There is mostly two methods that can significantly improve the performance of this algorithm, without changing much of what is already there. Since they add quite a lot of overhead, we will just briefly describe the strategies. These improvements are usually only useful for large image: if one CPU is enough to handle the resizing, don't even bother to add more overhead.

First and by far the most efficient way to improve this method is to rely on multi-threading. You can split the image into horizontal band (always follow the way pixels are organized in memory: therefore avoid vertical split). Splitting the image means, that the resizing will not be as precise as if done as a whole, although most of the time you won't be able to tell the difference. One critical part to take care is synchronization. Avoid using mutexes, because contention potentially means that your process will be put on hold for as long as 10ms. Instead simple use an active loop, since it is unlikely that the other threads are very far apart in the processing. Simply use a waiting loop like this:

while (lines_processed_by_thread < total_lines_to_process);

Another method that can cut down processing time by 10 to 20%, is to use an exponential resizing by a factor of 2. The trick is: reducing an image by a factor 2 is very easy (from the CPU viewpoint). So, before passing the pixels to the linear reduction loop, first resize the image by a series of factor-2 reductions, then once the final reduction factor is between 1 and 2, use the linear interpolation loop. A small memory buffer will have to be allocated: 2^(step+1) scanlines of source->stride/2 pixels. This exponential resize will have to be intertwined within the linear reduction loop, which significantly increase the overall overhead. Also this only works when the reduction uses the same aspect for the horizontal and vertical axis (which is by far the most common use case). Also, like with threading, this method does not work very well with small images because of successive rounding induced by dividing by 2. For large image, the rounding is next to impossible to notice though.

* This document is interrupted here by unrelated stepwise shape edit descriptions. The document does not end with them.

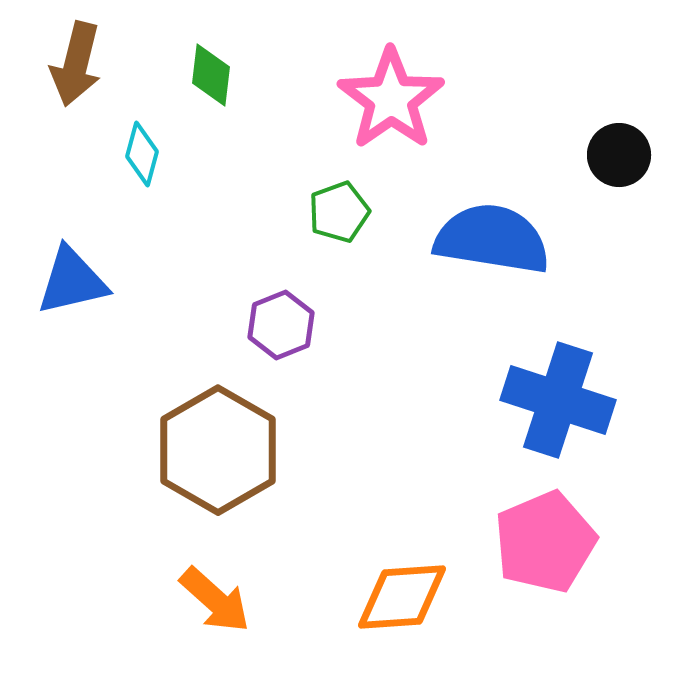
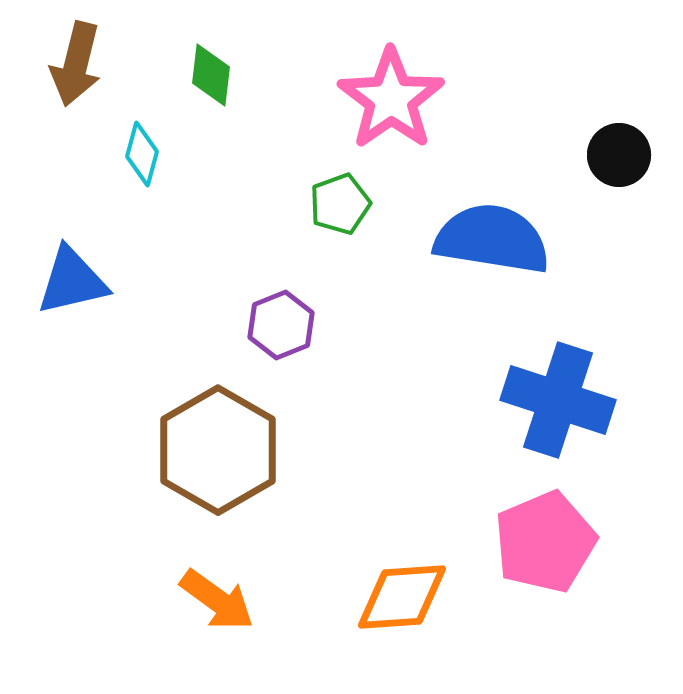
green pentagon: moved 1 px right, 8 px up
orange arrow: moved 2 px right; rotated 6 degrees counterclockwise
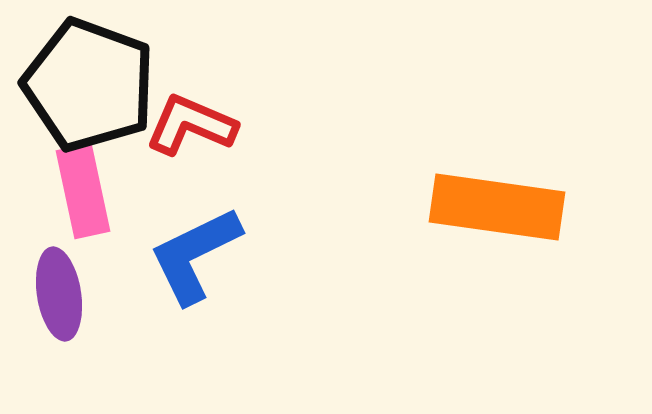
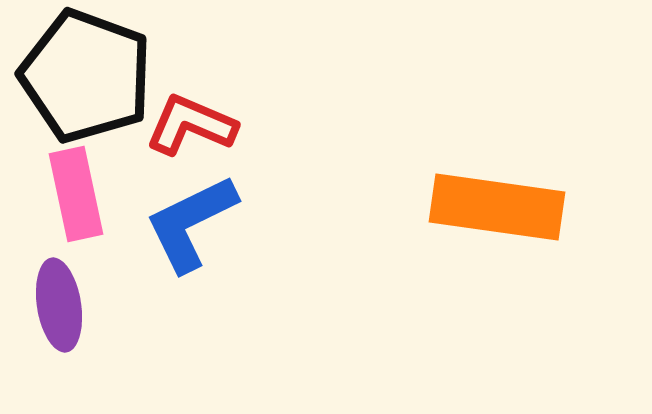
black pentagon: moved 3 px left, 9 px up
pink rectangle: moved 7 px left, 3 px down
blue L-shape: moved 4 px left, 32 px up
purple ellipse: moved 11 px down
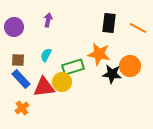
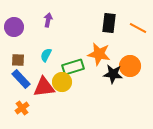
black star: moved 1 px right
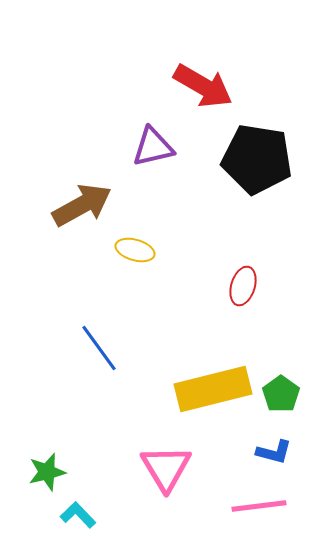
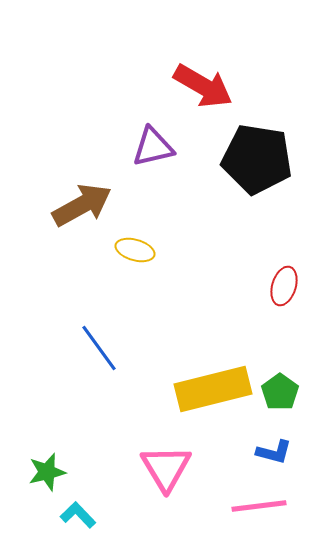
red ellipse: moved 41 px right
green pentagon: moved 1 px left, 2 px up
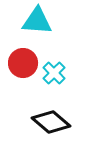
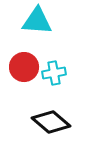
red circle: moved 1 px right, 4 px down
cyan cross: rotated 35 degrees clockwise
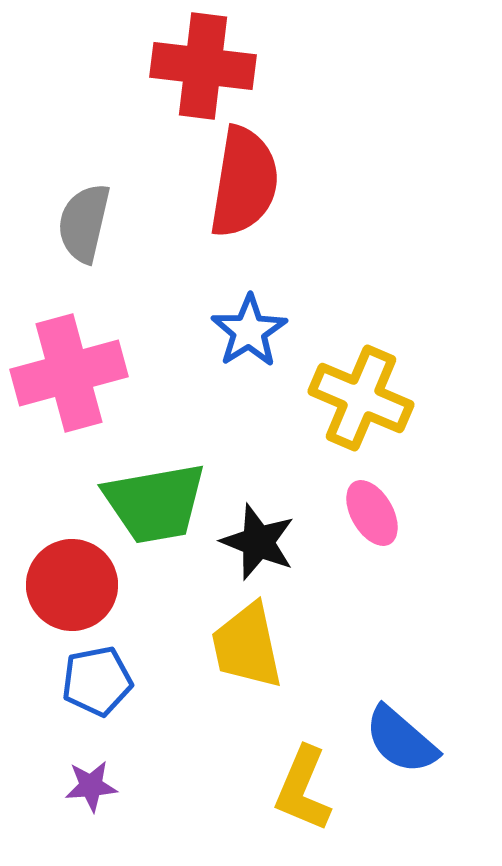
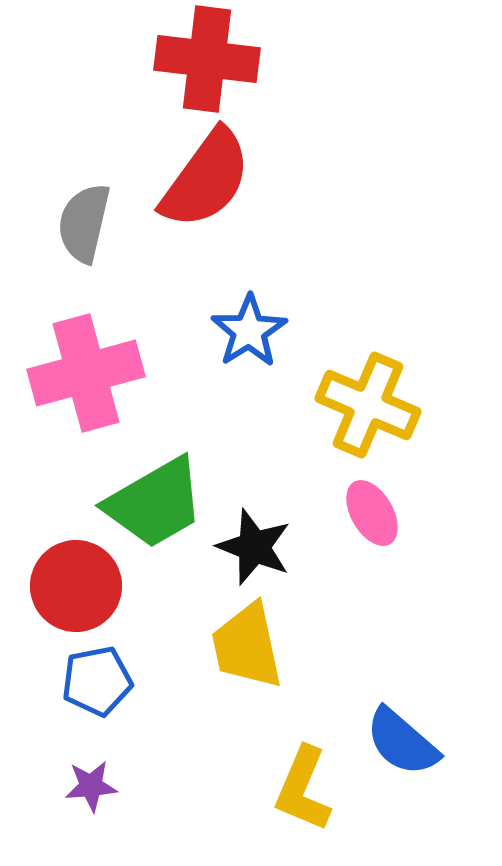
red cross: moved 4 px right, 7 px up
red semicircle: moved 38 px left, 3 px up; rotated 27 degrees clockwise
pink cross: moved 17 px right
yellow cross: moved 7 px right, 7 px down
green trapezoid: rotated 20 degrees counterclockwise
black star: moved 4 px left, 5 px down
red circle: moved 4 px right, 1 px down
blue semicircle: moved 1 px right, 2 px down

[edit] Nearest neighbor implementation

Just for the record, here is the nearest neighbor algorithm for resizing any image (which works both for reducing and enlarging an image, using different aspect ratio). By using DDA, we can see that the inner loop is very simple, although unsurprisingly its quality is rather poor when it comes to large reduction factor.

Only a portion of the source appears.